Position paper for Don Jarvis, Candidate for HD 63

25 February 2010

Strong economies require good education systems, and educating our children is a real Utah value. In the past, economic growth centered around river and rail junctions. Today, businesses grow up around universities. My friend and fellow conservative Democrat Paul Thompson played a key role as President of Weber State University in proposing USTAR, the Utah Science, Technology, and Research initiative, which with a modest investment now supports research and development at our major universities and has had a huge positive impact on our state's economic growth, especially in high-tech industries and renewable energy. A little money spent on education often produces a lot of economic growth.

Not only do universities produce money-making ideas, but they produce highly educated workers. This is important to businesses, because by far the biggest asset and expense for most firms is their employees. So good education is good for business, among other things.

However, during the recent past boom years, our short-sighted legislature let Utah education continue to languish at or near the bottom of the entire United States in per-pupil funding, teacher-to-student ratios, and teacher pay. Many of our best teachers are fleeing to other states. While we still have many outstanding and dedicated teachers, they are being overwhelmed. Our state ACT scores for whites and minorities have sunk to well below national averages (Warren 2008), and our scores of eighth-graders are dead last when compared to those in comparable states (Falling Behind 2007). Now in the Great Recession, our legislators are tempted to cut our education funding even further.

We often hear people say that the reason we have America's lowest funding for education is because we have large families. Let's rethink that. Just because we have large families, do we let our children become the worst fed or the worst clothed in the United States? If we have a big family, we should of course be prudent and frugal but should take care of them properly and educate them excellently. We can do that.

Actually, our state spending on education as a fraction of personal income ranks us 33rd, well below average in the United States, (Education Paradox 2009) while our total tax and fee burden is above average, 20th highest in the nation (Bernick 2008). What's going on here? Why is education being shortchanged? We need to look carefully at where our taxes are being spent and change our priorities. We must support higher and public education better, even if we have to use the rainy day fund and postpone some road building and other capital improvements to do it.

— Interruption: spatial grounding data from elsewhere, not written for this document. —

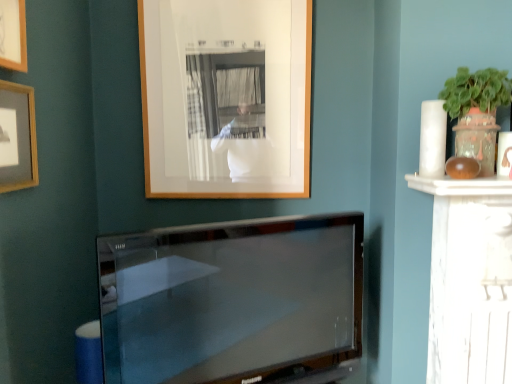 Question: From a real-world perspective, is wooden picture frame at upper center, arranged as the first picture frame when viewed from the right, physically below matte wooden picture frame at upper left, which ranks as the second picture frame in back-to-front order?

Choices:
 (A) no
 (B) yes

Answer: (A)

Question: Can you confirm if wooden picture frame at upper center, which appears as the 3th picture frame when viewed from the left, is bigger than matte wooden picture frame at upper left, positioned as the 1th picture frame in left-to-right order?

Choices:
 (A) yes
 (B) no

Answer: (A)

Question: From the image's perspective, is wooden picture frame at upper center, which appears as the 3th picture frame when viewed from the left, above matte wooden picture frame at upper left, which is the third picture frame in right-to-left order?

Choices:
 (A) yes
 (B) no

Answer: (A)

Question: Does wooden picture frame at upper center, arranged as the first picture frame when viewed from the right, turn towards matte wooden picture frame at upper left, which is the third picture frame in right-to-left order?

Choices:
 (A) yes
 (B) no

Answer: (A)

Question: From the image's perspective, is wooden picture frame at upper center, positioned as the third picture frame in front-to-back order, beneath matte wooden picture frame at upper left, which is the third picture frame in right-to-left order?

Choices:
 (A) yes
 (B) no

Answer: (B)

Question: Can you confirm if wooden picture frame at upper center, which appears as the 3th picture frame when viewed from the left, is shorter than matte wooden picture frame at upper left, which ranks as the second picture frame in back-to-front order?

Choices:
 (A) no
 (B) yes

Answer: (A)

Question: Can you confirm if satin black tv at center is wider than matte wooden picture frame at upper left, which is the third picture frame in right-to-left order?

Choices:
 (A) yes
 (B) no

Answer: (A)

Question: Does satin black tv at center have a lesser width compared to matte wooden picture frame at upper left, positioned as the 1th picture frame in left-to-right order?

Choices:
 (A) no
 (B) yes

Answer: (A)

Question: Is satin black tv at center taller than matte wooden picture frame at upper left, positioned as the 1th picture frame in left-to-right order?

Choices:
 (A) yes
 (B) no

Answer: (A)

Question: Could you tell me if satin black tv at center is turned towards matte wooden picture frame at upper left, which ranks as the second picture frame in back-to-front order?

Choices:
 (A) no
 (B) yes

Answer: (A)

Question: Does satin black tv at center come behind matte wooden picture frame at upper left, which ranks as the second picture frame in back-to-front order?

Choices:
 (A) no
 (B) yes

Answer: (B)

Question: From the image's perspective, does satin black tv at center appear lower than matte wooden picture frame at upper left, the second picture frame positioned from the front?

Choices:
 (A) no
 (B) yes

Answer: (B)

Question: From the image's perspective, is wooden picture frame at upper center, arranged as the first picture frame when viewed from the right, on satin black tv at center?

Choices:
 (A) no
 (B) yes

Answer: (B) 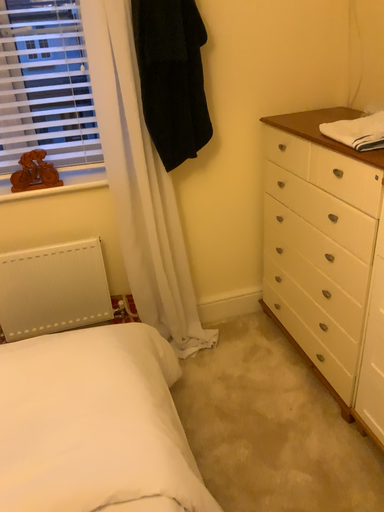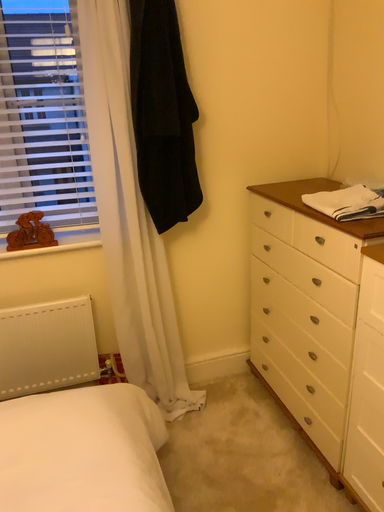 Question: Which way did the camera rotate in the video?

Choices:
 (A) rotated upward
 (B) rotated downward

Answer: (A) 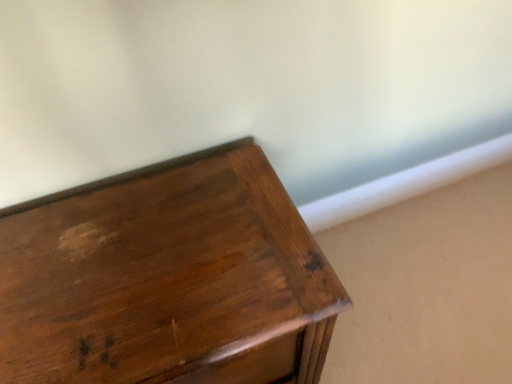 The image size is (512, 384). What are the coordinates of `glossy wood drawer at center` in the screenshot? It's located at (167, 279).

This screenshot has height=384, width=512. What do you see at coordinates (167, 279) in the screenshot?
I see `glossy wood drawer at center` at bounding box center [167, 279].

Locate an element on the screen. Image resolution: width=512 pixels, height=384 pixels. glossy wood drawer at center is located at coordinates (167, 279). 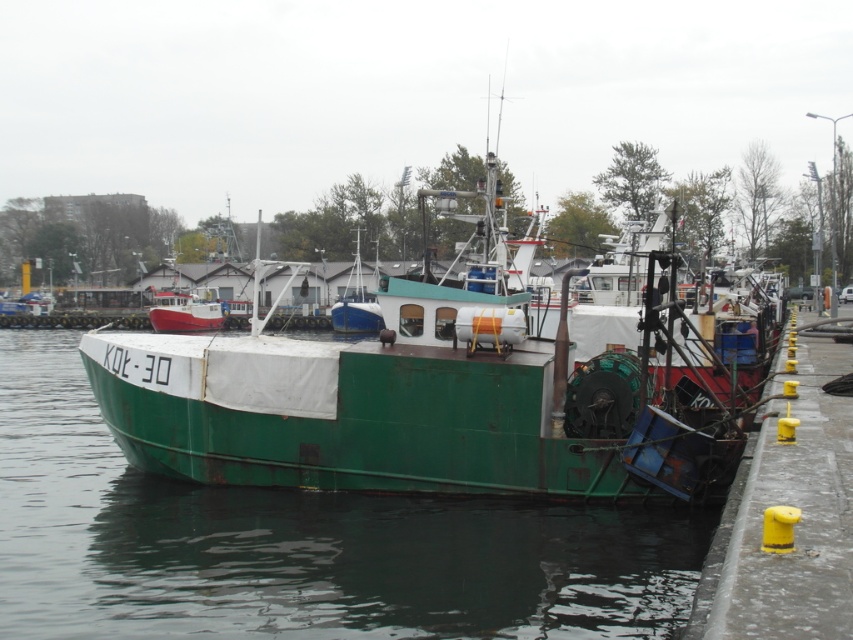 In the scene shown: Who is more distant from viewer, (160, 628) or (796, 564)?

The point (160, 628) is more distant.

From the picture: Does green matte water at center lie in front of yellow rubber bollard at lower right?

No, it is behind yellow rubber bollard at lower right.

Between point (440, 616) and point (798, 403), which one is positioned in front?

Positioned in front is point (440, 616).

This screenshot has height=640, width=853. I want to click on green matte water at center, so click(299, 544).

From the picture: Who is more forward, (x=660, y=298) or (x=810, y=417)?

Point (x=810, y=417)

Where is `green matte boat at center`? This screenshot has width=853, height=640. green matte boat at center is located at coordinates (448, 387).

I want to click on green matte boat at center, so click(448, 387).

In the scene shown: Does green matte boat at center have a lesser width compared to green matte water at center?

In fact, green matte boat at center might be wider than green matte water at center.

Which is more to the left, green matte boat at center or green matte water at center?

From the viewer's perspective, green matte water at center appears more on the left side.

Is point (675, 401) behind point (535, 548)?

Yes, it is behind point (535, 548).

Where is `green matte boat at center`? The width and height of the screenshot is (853, 640). green matte boat at center is located at coordinates (448, 387). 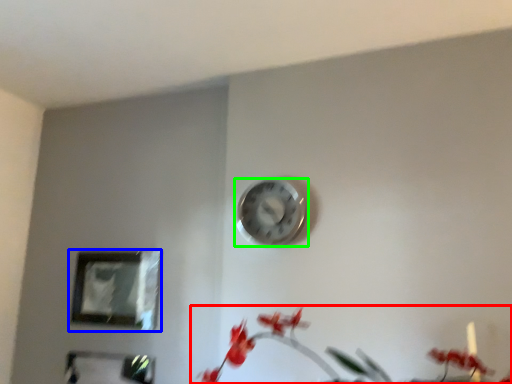 Question: Which is nearer to the floral arrangement (highlighted by a red box)? picture frame (highlighted by a blue box) or wall clock (highlighted by a green box).

Choices:
 (A) picture frame
 (B) wall clock

Answer: (B) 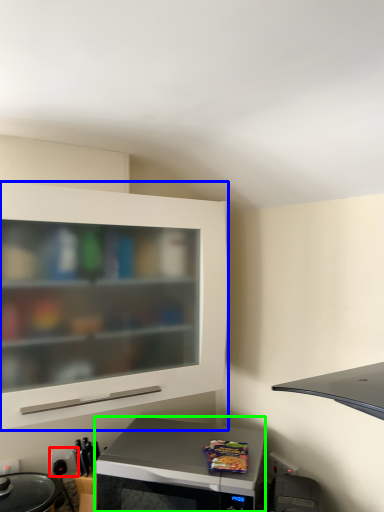 Question: Which is farther away from electric outlet (highlighted by a red box)? cabinetry (highlighted by a blue box) or microwave oven (highlighted by a green box)?

Choices:
 (A) cabinetry
 (B) microwave oven

Answer: (A) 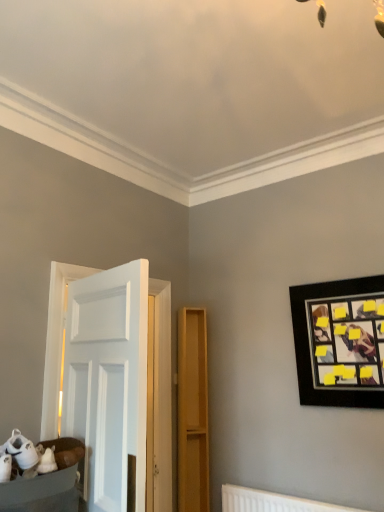 Where is `matte wood dresser at center`? This screenshot has width=384, height=512. matte wood dresser at center is located at coordinates pyautogui.click(x=193, y=411).

Does black matte picture frame at upper right have a lesser width compared to white plastic radiator at lower center?

No, black matte picture frame at upper right is not thinner than white plastic radiator at lower center.

Considering the relative sizes of black matte picture frame at upper right and white plastic radiator at lower center in the image provided, is black matte picture frame at upper right smaller than white plastic radiator at lower center?

Actually, black matte picture frame at upper right might be larger than white plastic radiator at lower center.

Does black matte picture frame at upper right have a lesser height compared to white plastic radiator at lower center?

Incorrect, the height of black matte picture frame at upper right does not fall short of that of white plastic radiator at lower center.

Measure the distance between black matte picture frame at upper right and white plastic radiator at lower center.

1.01 meters.

Is matte wood dresser at center oriented away from white fabric basket at lower left?

matte wood dresser at center is not turned away from white fabric basket at lower left.

Is matte wood dresser at center completely or partially outside of white fabric basket at lower left?

matte wood dresser at center lies outside white fabric basket at lower left's area.

Which object is closer to the camera taking this photo, matte wood dresser at center or white fabric basket at lower left?

white fabric basket at lower left.

Is white plastic radiator at lower center aimed at matte wood dresser at center?

No, white plastic radiator at lower center is not facing towards matte wood dresser at center.

Considering the points (262, 507) and (191, 360), which point is behind, point (262, 507) or point (191, 360)?

The point (191, 360) is farther.

Can we say white plastic radiator at lower center lies outside matte wood dresser at center?

Absolutely, white plastic radiator at lower center is external to matte wood dresser at center.

Between white plastic radiator at lower center and matte wood dresser at center, which one appears on the left side from the viewer's perspective?

matte wood dresser at center is more to the left.

Can you tell me how much matte wood dresser at center and white plastic radiator at lower center differ in facing direction?

57.8 degrees.

Is matte wood dresser at center bigger or smaller than white plastic radiator at lower center?

In the image, matte wood dresser at center appears to be larger than white plastic radiator at lower center.

Looking at their sizes, would you say matte wood dresser at center is wider or thinner than white plastic radiator at lower center?

Clearly, matte wood dresser at center has more width compared to white plastic radiator at lower center.

From the image's perspective, is matte wood dresser at center located above or below white plastic radiator at lower center?

From the image's perspective, matte wood dresser at center appears above white plastic radiator at lower center.

Based on their sizes in the image, would you say white fabric basket at lower left is bigger or smaller than white plastic radiator at lower center?

Considering their sizes, white fabric basket at lower left takes up more space than white plastic radiator at lower center.

Are white fabric basket at lower left and white plastic radiator at lower center located far from each other?

Yes, white fabric basket at lower left is far from white plastic radiator at lower center.

Considering the points (33, 499) and (308, 511), which point is in front, point (33, 499) or point (308, 511)?

Point (33, 499)

Between white fabric basket at lower left and white plastic radiator at lower center, which one has larger width?

Wider between the two is white fabric basket at lower left.

Considering their positions, is black matte picture frame at upper right located in front of or behind matte wood dresser at center?

black matte picture frame at upper right is positioned closer to the viewer than matte wood dresser at center.

Which of these two, black matte picture frame at upper right or matte wood dresser at center, stands shorter?

black matte picture frame at upper right is shorter.

Image resolution: width=384 pixels, height=512 pixels. Find the location of `dresser to the left of black matte picture frame at upper right`. dresser to the left of black matte picture frame at upper right is located at coordinates (193, 411).

Looking at their sizes, would you say black matte picture frame at upper right is wider or thinner than matte wood dresser at center?

Clearly, black matte picture frame at upper right has less width compared to matte wood dresser at center.

Which of these two, white fabric basket at lower left or black matte picture frame at upper right, is smaller?

white fabric basket at lower left.

From the image's perspective, which object appears higher, white fabric basket at lower left or black matte picture frame at upper right?

black matte picture frame at upper right.

Which object is positioned more to the right, white fabric basket at lower left or black matte picture frame at upper right?

black matte picture frame at upper right is more to the right.

Does point (25, 494) appear closer or farther from the camera than point (361, 329)?

Point (25, 494) is positioned closer to the camera compared to point (361, 329).

Find the location of a particular element. This screenshot has height=512, width=384. picture frame on the right of white plastic radiator at lower center is located at coordinates (340, 342).

Where is `dresser lying behind the white fabric basket at lower left`? Image resolution: width=384 pixels, height=512 pixels. dresser lying behind the white fabric basket at lower left is located at coordinates (193, 411).

When comparing their distances from matte wood dresser at center, does white plastic radiator at lower center or white fabric basket at lower left seem further?

white fabric basket at lower left is further to matte wood dresser at center.

Based on their spatial positions, is matte wood dresser at center or white fabric basket at lower left closer to black matte picture frame at upper right?

Based on the image, matte wood dresser at center appears to be nearer to black matte picture frame at upper right.

When comparing their distances from white fabric basket at lower left, does matte wood dresser at center or white plastic radiator at lower center seem closer?

Among the two, matte wood dresser at center is located nearer to white fabric basket at lower left.

Which object lies further to the anchor point matte wood dresser at center, black matte picture frame at upper right or white plastic radiator at lower center?

black matte picture frame at upper right is further to matte wood dresser at center.

Based on the photo, estimate the real-world distances between objects in this image. Which object is further from white fabric basket at lower left, black matte picture frame at upper right or white plastic radiator at lower center?

black matte picture frame at upper right lies further to white fabric basket at lower left than the other object.

From the image, which object appears to be nearer to matte wood dresser at center, white fabric basket at lower left or white plastic radiator at lower center?

white plastic radiator at lower center is closer to matte wood dresser at center.

From the image, which object appears to be farther from white fabric basket at lower left, black matte picture frame at upper right or matte wood dresser at center?

Based on the image, black matte picture frame at upper right appears to be further to white fabric basket at lower left.

Based on their spatial positions, is matte wood dresser at center or white plastic radiator at lower center closer to black matte picture frame at upper right?

white plastic radiator at lower center is positioned closer to the anchor black matte picture frame at upper right.

Find the location of a particular element. This screenshot has height=512, width=384. dresser between white fabric basket at lower left and black matte picture frame at upper right in the horizontal direction is located at coordinates (193, 411).

The width and height of the screenshot is (384, 512). I want to click on radiator located between white fabric basket at lower left and black matte picture frame at upper right in the left-right direction, so click(x=272, y=502).

This screenshot has width=384, height=512. I want to click on dresser between black matte picture frame at upper right and white plastic radiator at lower center from top to bottom, so (x=193, y=411).

The height and width of the screenshot is (512, 384). What are the coordinates of `dresser between white fabric basket at lower left and white plastic radiator at lower center in the horizontal direction` in the screenshot? It's located at (193, 411). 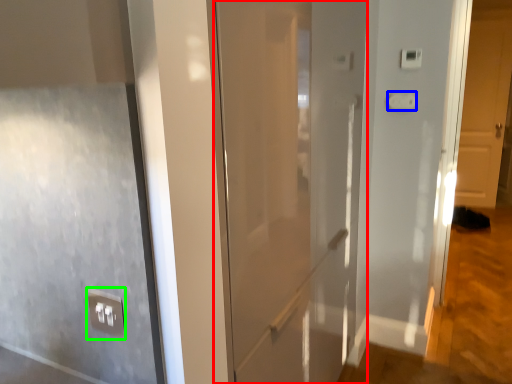 Question: Which is farther away from door (highlighted by a red box)? light switch (highlighted by a blue box) or electric outlet (highlighted by a green box)?

Choices:
 (A) light switch
 (B) electric outlet

Answer: (A) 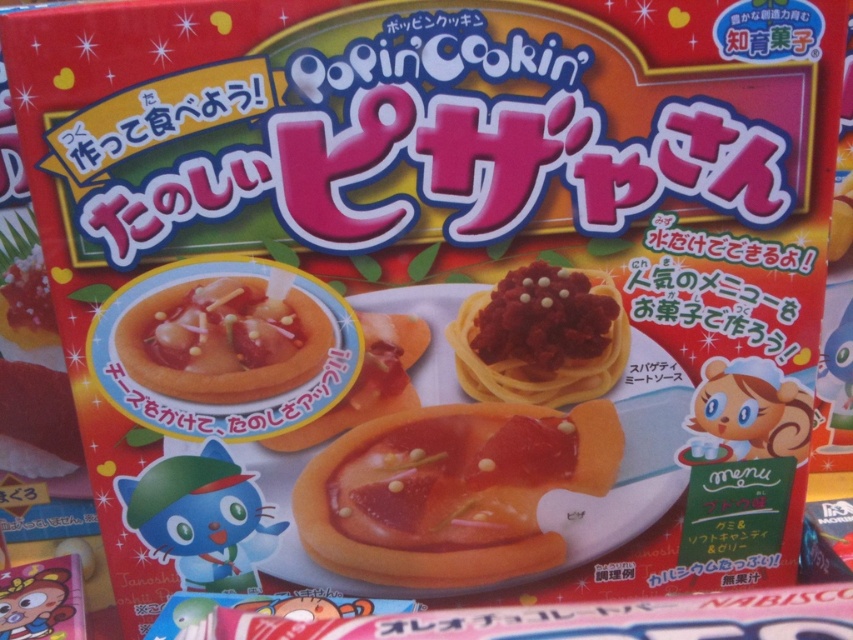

If we are going to invest more in education, however, we need more local accountability. That doesn't mean legislators' micromanagement or more testing of students. We have plenty of data on K-12 students, but it is time to use that information more intelligently, focusing on individual improvement. Local educators should be empowered to reward teaching that results in value added. Focusing on the quality of student learning, they should have funding and authority to provide substantial incentives to reward and attract effective teachers. Of course teachers must play important roles in designing and implementing this process.

Some people think that every legislator has to be a business person, forgetting that a large part of our state budget goes to education. I have spent my life in public and higher education and think you will agree that we need more educators in the legislature.

SOURCES

  • Bernick, Bob Jr. "Utah's tax burden…" Deseret News 10 June 2008.
  • "Education paradox" Salt Lake Tribune 1 Dec 2009.
  • "Falling Behind: Utah's test scores not what they should be." Salt Lake Tribune 07 Nov 07.
  • Steve Warren "Debunking Utah's ACT…" Salt Lake Tribune 31 Aug 08.